A tuple containing input and output ComponentIndex objects.

static construct_input_cindex(phenotype_name, sum_components=['additiveGenetic', 'additiveNoise'], vorigin_relative=[-1])

Construct input component index.

Parameters:
  • phenotype_name (Iterable) – Phenotype name.

  • sum_components (Iterable, optional) – Components to sum, by default [‘additiveGenetic’, ‘additiveNoise’].

  • vorigin_relative (Iterable, optional) – Relative vorigins, by default [-1].

Returns:

xft.index.ComponentIndex – Component index.

static construct_output_cindex(phenotype_name, sum_components=['additiveGenetic', 'additiveNoise'], vorigin_relative=[-1], comp_type='outcome', output_name='phenotype')

Construct output component index.

Parameters:
  • phenotype_name (Iterable) – Phenotype name.

  • sum_components (Iterable, optional) – Components to sum, by default [‘additiveGenetic’, ‘additiveNoise’].

  • vorigin_relative (Iterable, optional) – Relative vorigins, by default [-1].

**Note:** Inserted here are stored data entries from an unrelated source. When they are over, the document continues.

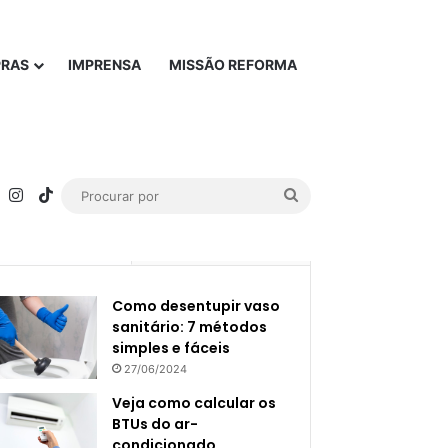
PRAS
IMPRENSA
MISSÃO REFORMA
rest
YouTube
Instagram
TikTok
Procurar
por
Popular
Recente
Como desentupir vaso
sanitário: 7 métodos
simples e fáceis
27/06/2024
Veja como calcular os
BTUs do ar-
condicionado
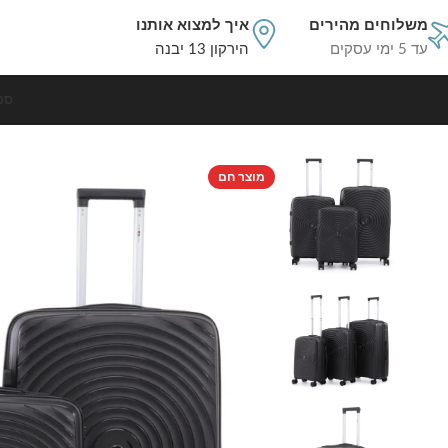
משלוחים מהירים
איך למצוא אותנו
עד 5 ימי עסקים
הירקון 13 יבנה
סט
עמוד הבית
סט מזוודות קשיחות
סט מזוודות קשיחות בלתי שבירות 3 יח' Swiss Royal Bali בצבע שחור – גדלים 20/24/28 אינץ
מוצר חם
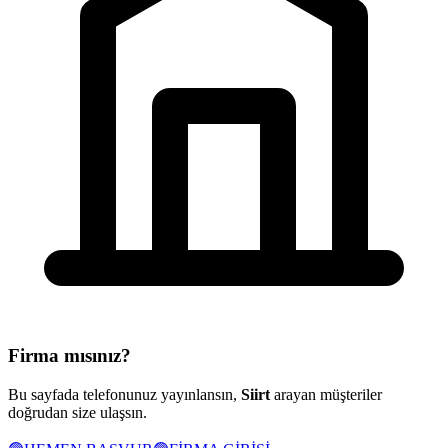
Firma mısınız?
Bu sayfada telefonunuz yayınlansın,
Siirt
arayan müşteriler
doğrudan size ulaşsın.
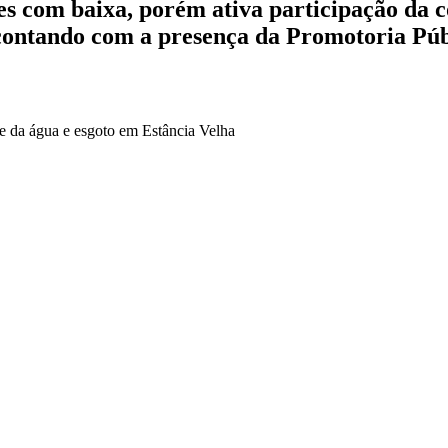
 com baixa, porém ativa participação da c
 contando com a presença da Promotoria Púb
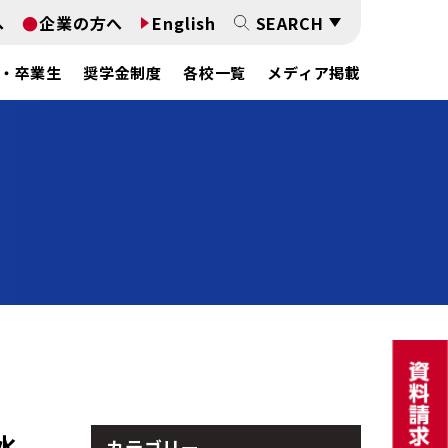
へ
企業の方へ
English
SEARCH
・卒業生
奨学金制度
各校一覧
メディア掲載
水
カテゴリー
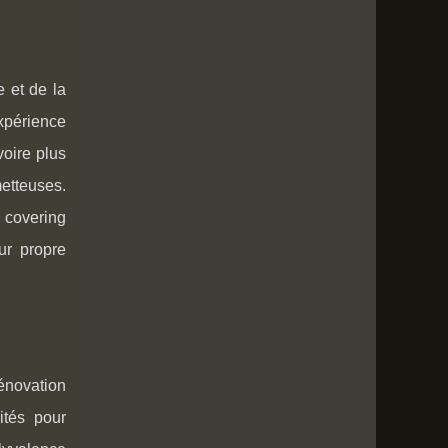
 et de la
expérience
voire plus
metteuses.
 covering
ur propre
énovation
ités pour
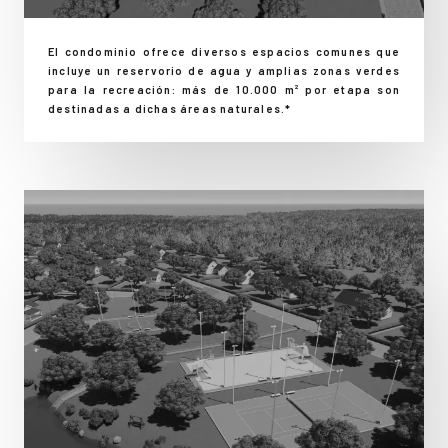
El condominio ofrece diversos espacios comunes que
incluye un reservorio de agua y amplias zonas verdes
para la recreación: más de 10.000 m² por etapa son
destinadas a dichas áreas naturales.*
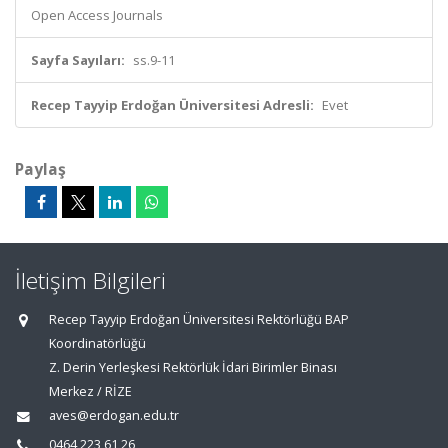
Open Access Journals
Sayfa Sayıları:
ss.9-11
Recep Tayyip Erdoğan Üniversitesi Adresli:
Evet
Paylaş
İletişim Bilgileri
Recep Tayyip Erdoğan Üniversitesi Rektörlüğü BAP
Koordinatörlüğü
Z. Derin Yerleşkesi Rektörlük İdari Birimler Binası
Merkez / RİZE
aves@erdogan.edu.tr
0464 223 61 26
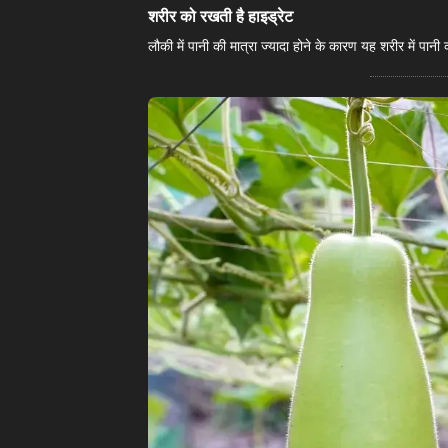
​शरीर को रखती है हाइड्रेट​
लौकी में पानी की मात्रा ज्यादा होने के कारण यह शरीर में पा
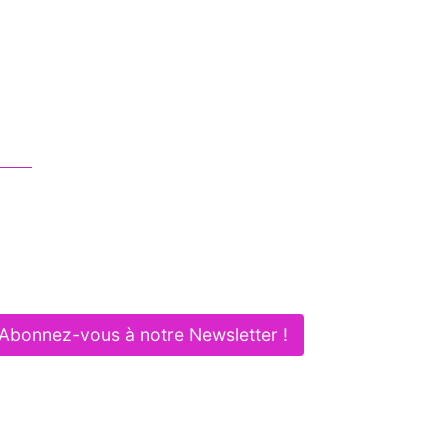
ous contacter
01 83 62 61 75
contact@itlaw.fr
281 Rue de Vaugirard - 75015 PARIS
Abonnez-vous à notre Newsletter !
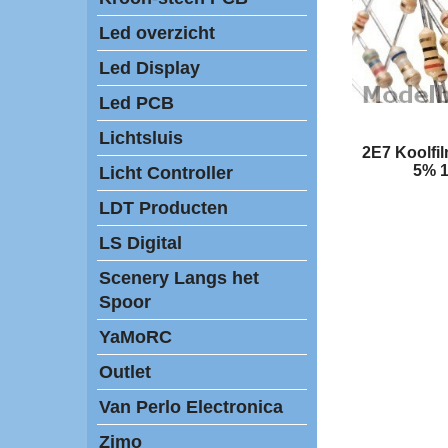
Led overzicht
Led Display
Led PCB
Lichtsluis
2E7 Koolfi
5% 1
Licht Controller
LDT Producten
LS Digital
Scenery Langs het
Spoor
YaMoRC
Outlet
Van Perlo Electronica
Zimo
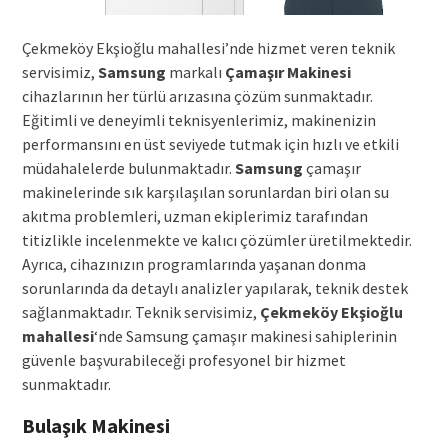
Çekmeköy Ekşioğlu mahallesi’nde hizmet veren teknik
servisimiz,
Samsung
markalı
Çamaşır Makinesi
cihazlarının her türlü arızasına çözüm sunmaktadır.
Eğitimli ve deneyimli teknisyenlerimiz, makinenizin
performansını en üst seviyede tutmak için hızlı ve etkili
müdahalelerde bulunmaktadır.
Samsung
çamaşır
makinelerinde sık karşılaşılan sorunlardan biri olan su
akıtma problemleri, uzman ekiplerimiz tarafından
titizlikle incelenmekte ve kalıcı çözümler üretilmektedir.
Ayrıca, cihazınızın programlarında yaşanan donma
sorunlarında da detaylı analizler yapılarak, teknik destek
sağlanmaktadır. Teknik servisimiz,
Çekmeköy Ekşioğlu
mahallesi
‘nde Samsung çamaşır makinesi sahiplerinin
güvenle başvurabileceği profesyonel bir hizmet
sunmaktadır.
Bulaşık Makinesi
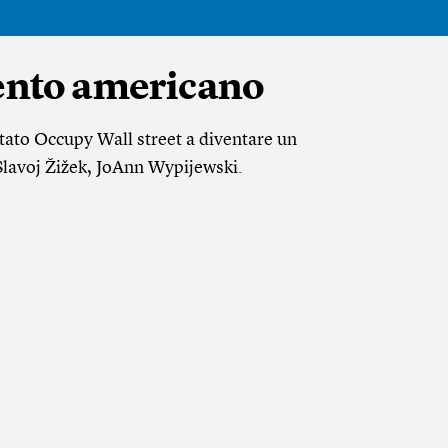
mento americano
tato Occupy Wall street a diventare un
avoj Žižek, JoAnn Wypijewski.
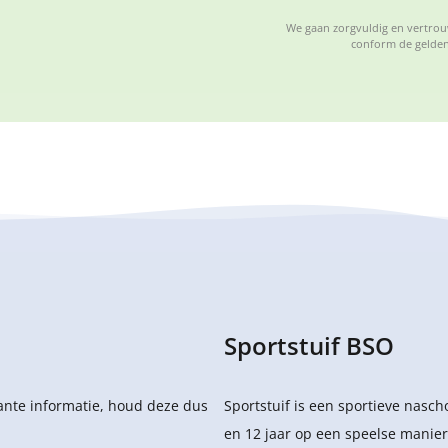
We gaan zorgvuldig en vertrouw
conform de gelden
Sportstuif BSO
sante informatie, houd deze dus
Sportstuif is een sportieve nasc
en 12 jaar op een speelse manier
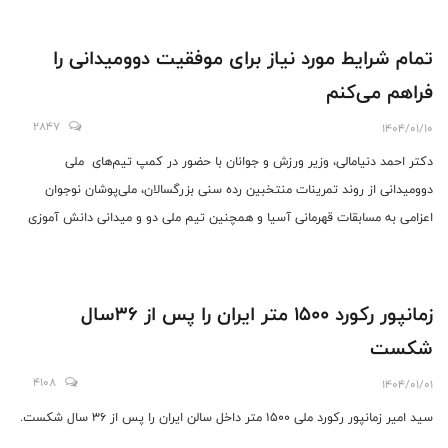
تمام شرایط مورد نیاز برای موفقیت دوومیدانی را
فراهم می‌کنم
2847
1404/01/10
دکتر احمد دنیامالی، وزیر ورزش و جوانان با حضور در کمپ تیم‌های ملی
دوومیدانی از روند تمرینات منتخبین رده سنی بزرگسالان، ملی‌پوشان نوجوان
اعزامی به مسابقات قهرمانی آسیا و همچنین تیم ملی دو و میدانی دانش آموزی
کشورمان اعزامی به رقابت‌های صربستان بازدید به عمل آورد.
‎زمانپور رکورد 1500 متر ایران را پس از 36سال
شکست
4108
1404/01/01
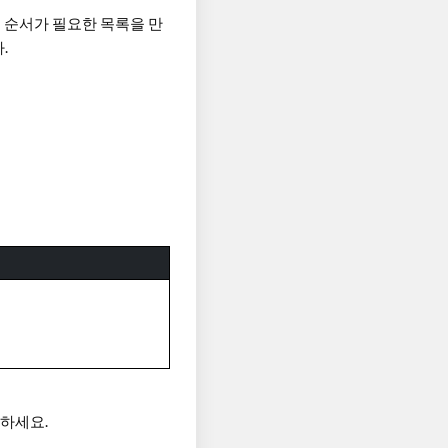
그는 순서가 필요한 목록을 만
.
용하세요.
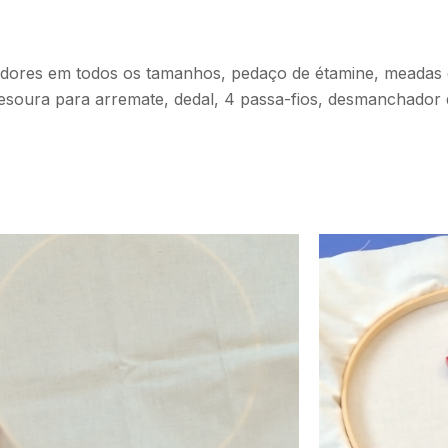
tidores em todos os tamanhos, pedaço de étamine, meadas 
 tesoura para arremate, dedal, 4 passa-fios, desmanchador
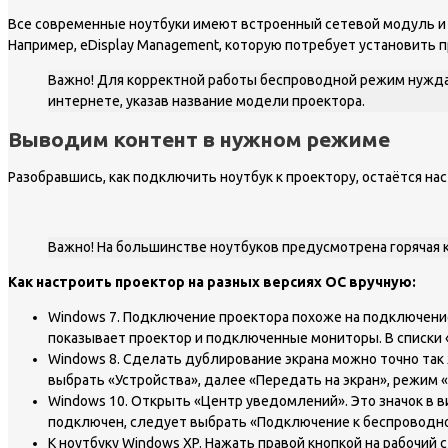
Все современные ноутбуки имеют встроенный сетевой модуль и
Например, eDisplay Management, которую потребует установить п
Важно! Для корректной работы беспроводной режим нуждае
интернете, указав название модели проектора.
Выводим контент в нужном режиме
Разобравшись, как подключить ноутбук к проектору, остаётся на
Важно! На большинстве ноутбуков предусмотрена горячая к
Как настроить проектор на разных версиях ОС вручную:
Windows 7. Подключение проектора похоже на подключение 
показывает проектор и подключенные мониторы. В списки «
Windows 8. Сделать дублирование экрана можно точно так 
выбрать «Устройства», далее «Передать на экран», режим 
Windows 10. Открыть «Центр уведомлений». Это значок в 
подключен, следует выбрать «Подключение к беспроводно
К ноутбуку Windows XP. Нажать правой кнопкой на рабочий 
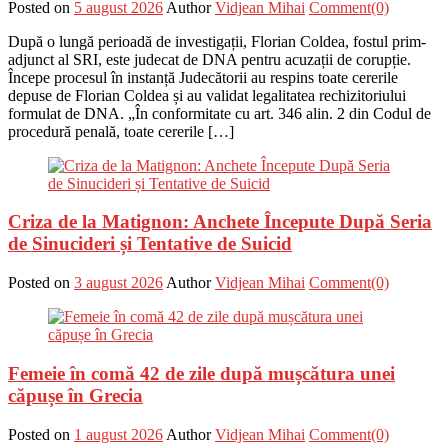
Posted on
5 august 2026
Author
Vidjean Mihai
Comment(0)
După o lungă perioadă de investigații, Florian Coldea, fostul prim-
adjunct al SRI, este judecat de DNA pentru acuzații de corupție.
Începe procesul în instanță Judecătorii au respins toate cererile
depuse de Florian Coldea și au validat legalitatea rechizitoriului
formulat de DNA. „În conformitate cu art. 346 alin. 2 din Codul de
procedură penală, toate cererile […]
Criza de la Matignon: Anchete Începute După Seria
de Sinucideri și Tentative de Suicid
Posted on
3 august 2026
Author
Vidjean Mihai
Comment(0)
Femeie în comă 42 de zile după mușcătura unei
căpușe în Grecia
Posted on
1 august 2026
Author
Vidjean Mihai
Comment(0)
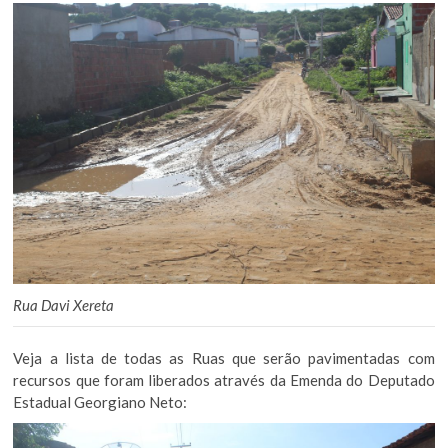
Rua Davi Xereta
Veja a lista de todas as Ruas que serão pavimentadas com
recursos que foram liberados através da Emenda do Deputado
Estadual Georgiano Neto:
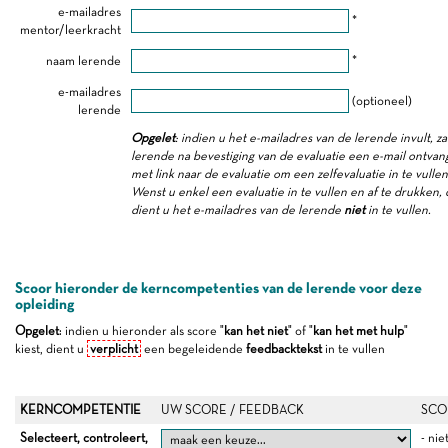
e-mailadres
*
mentor/leerkracht
naam lerende
*
e-mailadres
(optioneel)
lerende
Opgelet
: indien u het e-mailadres van de lerende invult, za
lerende na bevestiging van de evaluatie een e-mail ontva
met link naar de evaluatie om een zelfevaluatie in te vullen
Wenst u enkel een evaluatie in te vullen en af te drukken,
dient u het e-mailadres van de lerende
niet
in te vullen.
Scoor hieronder de kerncompetenties van de lerende voor deze
opleiding
Opgelet
: indien u hieronder als score "
kan het niet
" of "
kan het met hulp
"
kiest, dient u
verplicht
een begeleidende
feedbacktekst
in te vullen
KERNCOMPETENTIE
UW SCORE / FEEDBACK
SCO
Selecteert, controleert,
- nie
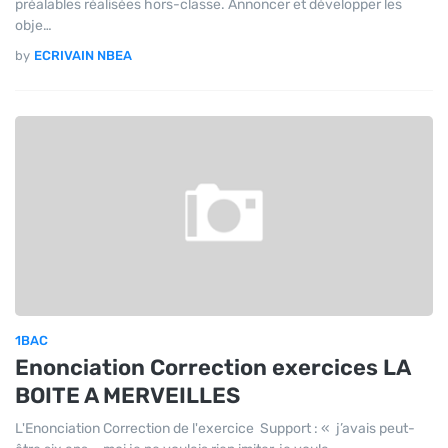
préalables réalisées hors-classe. Annoncer et développer les
obje…
by
ECRIVAIN NBEA
1BAC
Enonciation Correction exercices LA
BOITE A MERVEILLES
L'Enonciation Correction de l'exercice Support : « j’avais peut-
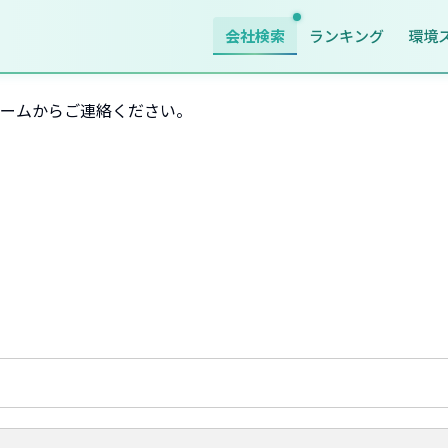
会社検索
ランキング
環境
ームからご連絡ください。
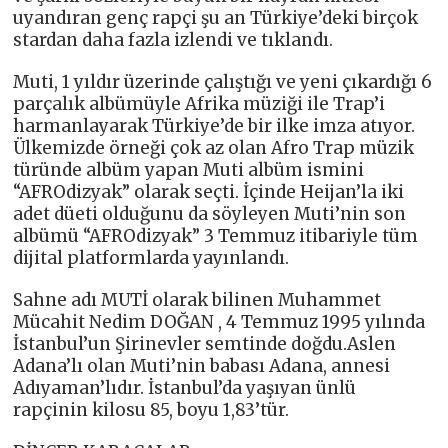
uyandıran genç rapçi şu an Türkiye’deki birçok
stardan daha fazla izlendi ve tıklandı.
Muti, 1 yıldır üzerinde çalıştığı ve yeni çıkardığı 6
parçalık albümüyle Afrika müziği ile Trap’i
harmanlayarak Türkiye’de bir ilke imza atıyor.
Ülkemizde örneği çok az olan Afro Trap müzik
türünde albüm yapan Muti albüm ismini
“AFROdizyak” olarak seçti. İçinde Heijan’la iki
adet düeti olduğunu da söyleyen Muti’nin son
albümü “AFROdizyak” 3 Temmuz itibariyle tüm
dijital platformlarda yayınlandı.
Sahne adı MUTİ olarak bilinen Muhammet
Mücahit Nedim DOĞAN , 4 Temmuz 1995 yılında
İstanbul’un Şirinevler semtinde doğdu.Aslen
Adana’lı olan Muti’nin babası Adana, annesi
Adıyaman’lıdır. İstanbul’da yaşıyan ünlü
rapçinin kilosu 85, boyu 1,83’tür.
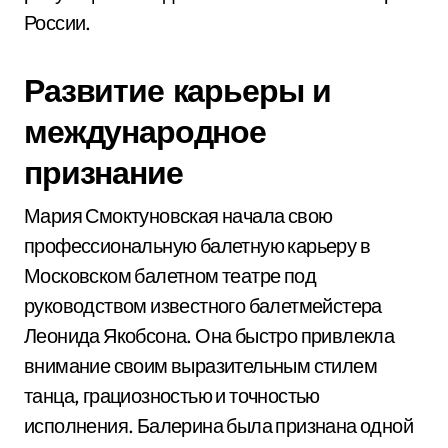
России.
Развитие карьеры и
международное
признание
Мария Смоктуновская начала свою
профессиональную балетную карьеру в
Московском балетном театре под
руководством известного балетмейстера
Леонида Якобсона. Она быстро привлекла
внимание своим выразительным стилем
танца, грациозностью и точностью
исполнения. Балерина была признана одной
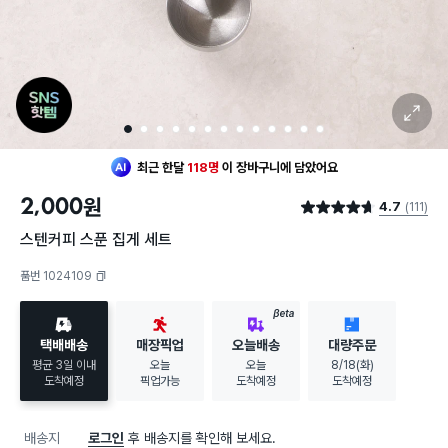
확대 보기
1
2
3
4
5
6
7
8
9
10
11
12
13
최근 한달
118명
이
장바구니에 담았어요
30대 여성
이 가장 많이
찜했어요
2,000
원
4.7
(111)
최근 한달
118명
이
장바구니에 담았어요
별점 4.7점
30대 여성
이 가장 많이
찜했어요
스텐커피 스푼 집게 세트
품번 1024109
복사하기
BETA
택배배송
매장픽업
오늘배송
대량주문
평균 3일 이내
오늘
오늘
8/18(화)
도착예정
픽업가능
도착예정
도착예정
배송지
로그인
후 배송지를 확인해 보세요.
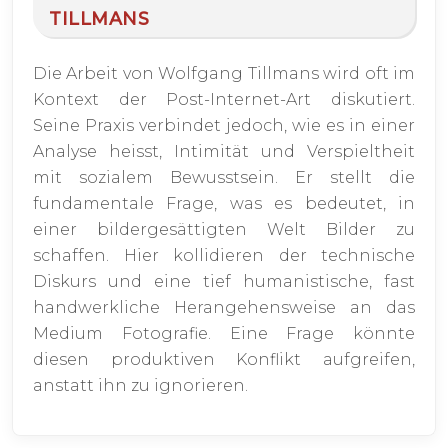
TILLMANS
Die Arbeit von Wolfgang Tillmans wird oft im
Kontext der Post-Internet-Art diskutiert.
Seine Praxis verbindet jedoch, wie es in einer
Analyse heisst, Intimität und Verspieltheit
mit sozialem Bewusstsein. Er stellt die
fundamentale Frage, was es bedeutet, in
einer bildergesättigten Welt Bilder zu
schaffen. Hier kollidieren der technische
Diskurs und eine tief humanistische, fast
handwerkliche Herangehensweise an das
Medium Fotografie. Eine Frage könnte
diesen produktiven Konflikt aufgreifen,
anstatt ihn zu ignorieren.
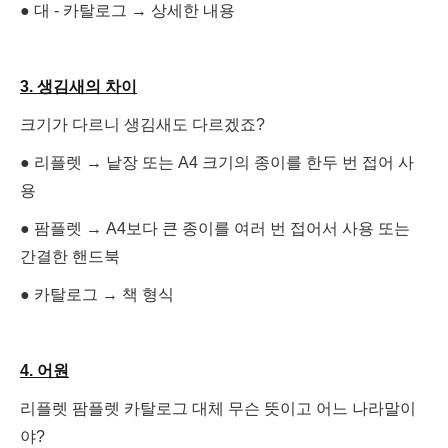
● 대 - 카탈로그 →
상세한 내용
3. 생김새의 차이
크기가 다르니 생김새도 다르겠죠?
● 리플렛 →
낱장 또는 A4 크기의 종이를 한두 번 접어 사
용
● 팜플렛 →
A4보다 큰 종이를 여러 번 접어서 사용 또는
간결한 핸드북
● 카탈로그 →
책 형식
4. 어원
리플렛 팜플렛 카탈로그 대체 무슨 뜻이고 어느 나라말이
야?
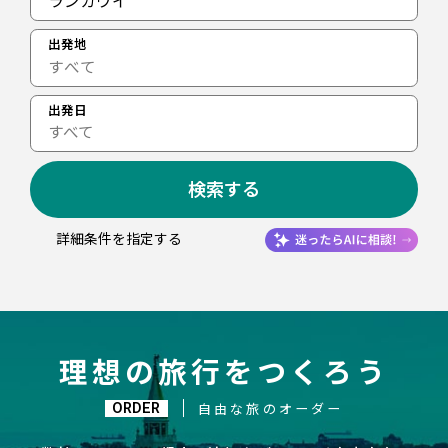
ランカウイ
出発地
出発日
すべて
検索する
詳細条件を指定する
理想の旅行をつくろう
ORDER
自由な旅のオーダー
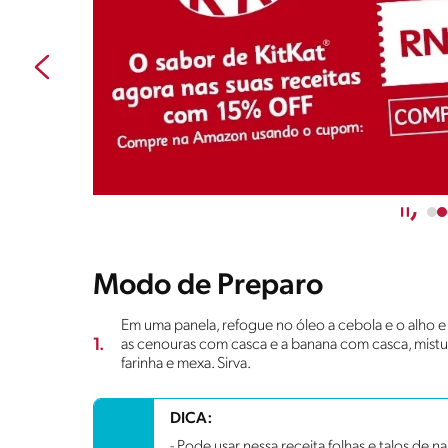
Modo de Preparo
Em uma panela, refogue no óleo a cebola e o alho e d
1.
as cenouras com casca e a banana com casca, mistur
farinha e mexa. Sirva.
DICA:
- Pode usar nessa receita folhas e talos de 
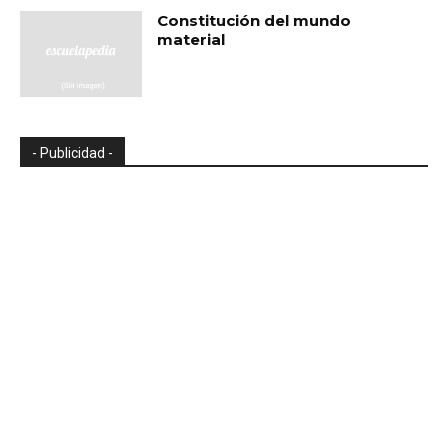
Constitución del mundo
material
- Publicidad -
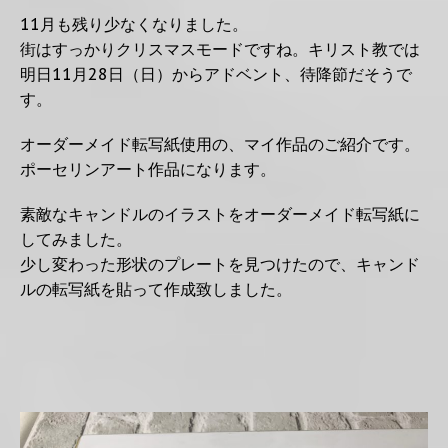
11月も残り少なくなりました。
街はすっかりクリスマスモードですね。キリスト教では
明日11月28日（日）からアドベント、待降節だそうで
す。
オーダーメイド転写紙使用の、マイ作品のご紹介です。
ポーセリンアート作品になります。
素敵なキャンドルのイラストをオーダーメイド転写紙に
してみました。
少し変わった形状のプレートを見つけたので、キャンド
ルの転写紙を貼って作成致しました。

  • output_name (str, optional) – Output name, by default ‘phenotype’.

Returns:

xft.index.ComponentIndex – Component index.

xftsim.arch.VerticalComponent

alias of LinearVerticalComponent

class xftsim.arch.ZeroFounderInitialization(component_index=None)

Bases: ConstantFounderInitialization

Founder initialization that sets all haplotypes to zero.